Stuttgart hat sich souverän gegen Celtic Glasgow in den Play-offs durchgesetzt, obwohl zwischendurch ein wenig Sand im Getriebe war – die Schotten machten's phasenweise spannender, als man erwartet hatte. Für die Schwaben bedeutet die Auslosung mit dem FC Porto jetzt allerdings ein ganz anderes Kaliber: Die Portugiesen gehören seit Jahren fest zur europäischen Spitze, und ehrlich gesagt, ein bisschen Gänsehaut dürfte da schon mitschwingen.
Der SC Freiburg konnte sich durch eine extrem solide Bundesliga-Saison das Achtelfinalticket direkt sichern, ohne den Umweg über weitere Runden zu brauchen. Nun wartet KRC Genk, ein Team aus Belgien, das traditionell unterschätzt wird, aber gerade in KO-Spielen manchmal ein unangenehmer Stolperstein ist.

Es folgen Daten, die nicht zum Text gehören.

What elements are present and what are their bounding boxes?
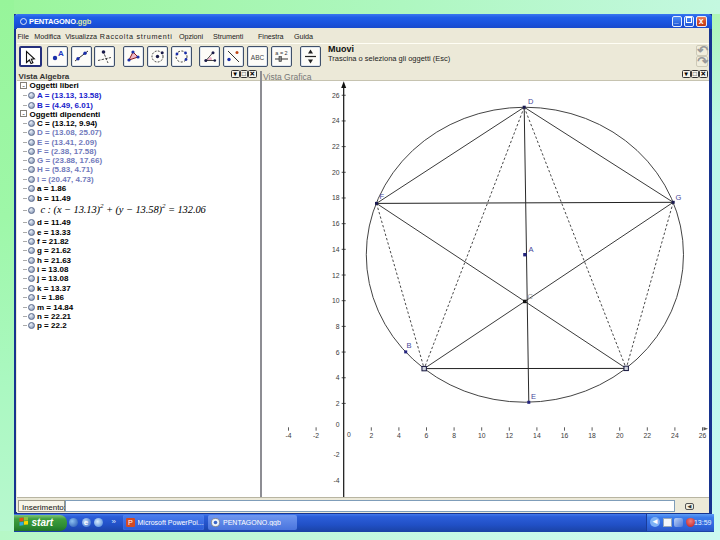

Interessant sind auch die übrigen Paarungen: Lille kriegt es mit Aston Villa zu tun, FC Bologna darf gegen AS Rom ran – ein kleines italienisches Derby am Rande. Panathinaikos spielt gegen Real Betis Sevilla, Ferencvaros Budapest misst sich mit Sporting Braga, Celta Vigo bekommt Olympique Lyon als Gegner und Nottingham Forest tritt gegen den FC Midtjylland an.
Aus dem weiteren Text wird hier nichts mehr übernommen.